Start of Block
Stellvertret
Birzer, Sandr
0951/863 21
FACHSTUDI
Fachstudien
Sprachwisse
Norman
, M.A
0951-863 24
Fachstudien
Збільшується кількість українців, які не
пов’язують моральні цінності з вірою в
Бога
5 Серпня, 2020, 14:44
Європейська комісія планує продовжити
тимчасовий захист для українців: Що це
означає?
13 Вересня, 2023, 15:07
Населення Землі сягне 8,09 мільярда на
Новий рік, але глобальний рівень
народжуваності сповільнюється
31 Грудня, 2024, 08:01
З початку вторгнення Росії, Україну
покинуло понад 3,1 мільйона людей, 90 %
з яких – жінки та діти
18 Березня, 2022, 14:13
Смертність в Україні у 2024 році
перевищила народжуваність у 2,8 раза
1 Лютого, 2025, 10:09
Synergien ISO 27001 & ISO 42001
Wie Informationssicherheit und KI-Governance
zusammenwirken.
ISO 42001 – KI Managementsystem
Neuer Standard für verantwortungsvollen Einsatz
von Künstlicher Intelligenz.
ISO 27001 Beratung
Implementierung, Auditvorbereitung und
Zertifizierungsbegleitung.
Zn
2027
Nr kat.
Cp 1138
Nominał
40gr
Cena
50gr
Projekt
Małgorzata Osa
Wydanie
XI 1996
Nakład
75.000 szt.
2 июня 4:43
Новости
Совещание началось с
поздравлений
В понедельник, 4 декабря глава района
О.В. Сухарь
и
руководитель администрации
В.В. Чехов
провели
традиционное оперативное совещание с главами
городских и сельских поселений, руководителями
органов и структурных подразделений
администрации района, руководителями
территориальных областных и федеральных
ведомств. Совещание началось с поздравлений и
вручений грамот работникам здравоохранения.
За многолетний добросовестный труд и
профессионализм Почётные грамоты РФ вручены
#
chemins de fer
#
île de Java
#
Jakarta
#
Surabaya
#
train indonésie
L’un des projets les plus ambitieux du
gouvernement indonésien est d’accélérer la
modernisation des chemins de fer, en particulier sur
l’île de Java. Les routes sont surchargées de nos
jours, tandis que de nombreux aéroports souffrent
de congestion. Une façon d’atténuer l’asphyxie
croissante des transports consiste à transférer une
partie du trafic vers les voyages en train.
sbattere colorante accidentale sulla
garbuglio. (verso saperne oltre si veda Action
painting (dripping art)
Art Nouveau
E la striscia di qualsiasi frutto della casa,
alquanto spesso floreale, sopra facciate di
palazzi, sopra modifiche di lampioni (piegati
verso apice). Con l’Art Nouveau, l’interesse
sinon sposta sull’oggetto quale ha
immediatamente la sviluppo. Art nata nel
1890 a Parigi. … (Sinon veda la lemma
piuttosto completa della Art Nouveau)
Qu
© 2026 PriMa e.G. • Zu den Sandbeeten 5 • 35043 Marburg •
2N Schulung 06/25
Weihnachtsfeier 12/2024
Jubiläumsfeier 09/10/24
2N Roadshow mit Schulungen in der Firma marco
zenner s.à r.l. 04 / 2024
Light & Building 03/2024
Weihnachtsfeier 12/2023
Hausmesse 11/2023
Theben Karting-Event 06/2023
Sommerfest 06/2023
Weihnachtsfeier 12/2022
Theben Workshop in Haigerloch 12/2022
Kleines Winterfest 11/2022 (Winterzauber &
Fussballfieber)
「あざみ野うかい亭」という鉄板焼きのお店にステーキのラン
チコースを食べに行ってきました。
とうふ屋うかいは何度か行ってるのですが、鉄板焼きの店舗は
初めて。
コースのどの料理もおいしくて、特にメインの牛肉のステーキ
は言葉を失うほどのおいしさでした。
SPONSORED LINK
End of Block
- _EXERCISE AIM_:
Please repeat word for word the lines above that run from the beginning through the line containing "Synergien ISO 27001 & ISO 42001", keeping both the first and that last line.

- _ANSWER SECTION_:
Stellvertret
Birzer, Sandr
0951/863 21
FACHSTUDI
Fachstudien
Sprachwisse
Norman
, M.A
0951-863 24
Fachstudien
Збільшується кількість українців, які не
пов’язують моральні цінності з вірою в
Бога
5 Серпня, 2020, 14:44
Європейська комісія планує продовжити
тимчасовий захист для українців: Що це
означає?
13 Вересня, 2023, 15:07
Населення Землі сягне 8,09 мільярда на
Новий рік, але глобальний рівень
народжуваності сповільнюється
31 Грудня, 2024, 08:01
З початку вторгнення Росії, Україну
покинуло понад 3,1 мільйона людей, 90 %
з яких – жінки та діти
18 Березня, 2022, 14:13
Смертність в Україні у 2024 році
перевищила народжуваність у 2,8 раза
1 Лютого, 2025, 10:09
Synergien ISO 27001 & ISO 42001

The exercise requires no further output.